IFRS Interpretations Committee Addresses Hyperinflation and Climate-Related Reporting in November 2024 Update | Image Source: Pexels.com
LONDON, December 5, 2024 - The International Financial Reporting Standards Interpretation Committee (IFRS) met on November 26, 2024 to discuss urgent accounting issues, including hyperinflationary economies and climate-related financial reporting. These discussions are essential for entities operating in unstable economic environments and those committed to making sustainability known in a transparent manner.

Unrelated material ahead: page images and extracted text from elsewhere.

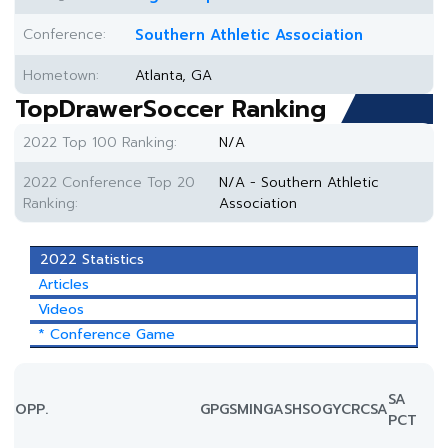
Conference:
Southern Athletic Association
Hometown:
Atlanta, GA
TopDrawerSoccer Ranking
2022 Top 100 Ranking:
N/A
2022 Conference Top 20
N/A - Southern Athletic
Ranking:
Association
2022 Statistics
Articles
Videos
* Conference Game
SA
OPP.
GP
GS
MIN
G
A
SH
SOG
YC
RC
SA
PCT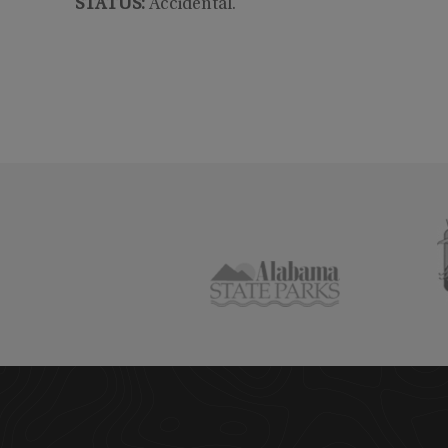
STATUS:
Accidental.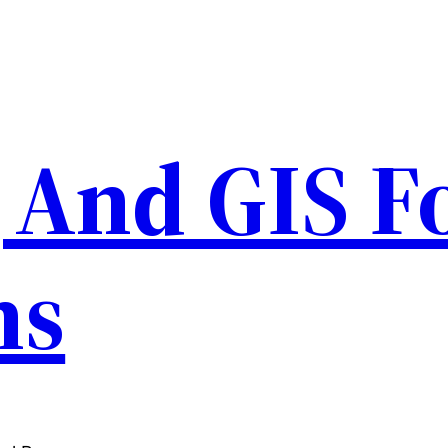
And GIS F
ns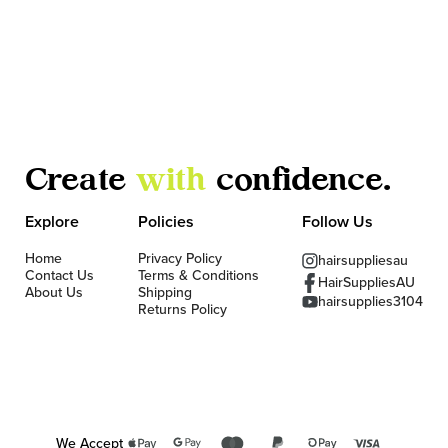
Create
with
confidence.
Explore
Policies
Follow Us
Home
Privacy Policy
hairsuppliesau
Contact Us
Terms & Conditions
HairSuppliesAU
About Us
Shipping
hairsupplies3104
Returns Policy
We Accept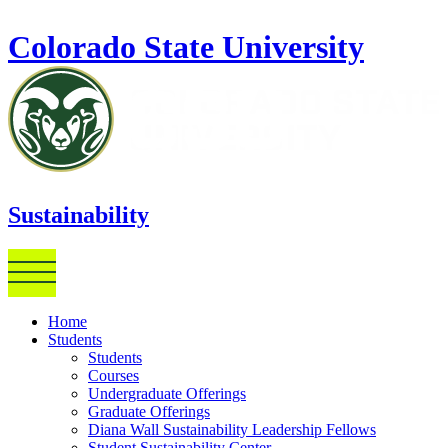
Skip to main content
Colorado State University
Sustainability
Home
Students
Students
Courses
Undergraduate Offerings
Graduate Offerings
Diana Wall Sustainability Leadership Fellows
Student Sustainability Center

Evaluation of indicators of hyperinflationary economies
In light of the global economic landscape of the International Monetary Fund in October 2024, the Committee assessed which economies should be classified as hyperinflationary in IAS 29 “Financial reporting in hyperinflationary economies”. The countries identified are Argentina, Ethiopia, Ghana, Haiti, Iran, Laos, Lebanon, Malawi, Sierra Leone, South Sudan, Suriname, Turkey, Venezuela, Yemen and Zimbabwe. Entities operating in these jurisdictions are required to apply IAS 29 in their financial statements for periods ending 31 December 2024 or after that date, ensuring that financial reporting reflects widespread inflationary pressures in these economies.
Climate commitments and constructive obligations
The Board noted whether the public commitments of entities to reduce or offset greenhouse gas emissions were constructive obligations under International Accounting Standards No. 37, “Possible Provisions, Capabilities and Assets”. The determination depends on whether these commitments create meaningful expectations among stakeholders, which binds the entity. The Committee stressed that the recognition of a provision required an existing obligation resulting from past events and that the costs associated with future operations did not meet this criterion. This clarification helps entities determine when to recognize environmental commitment provisions by promoting consistency in financial reporting.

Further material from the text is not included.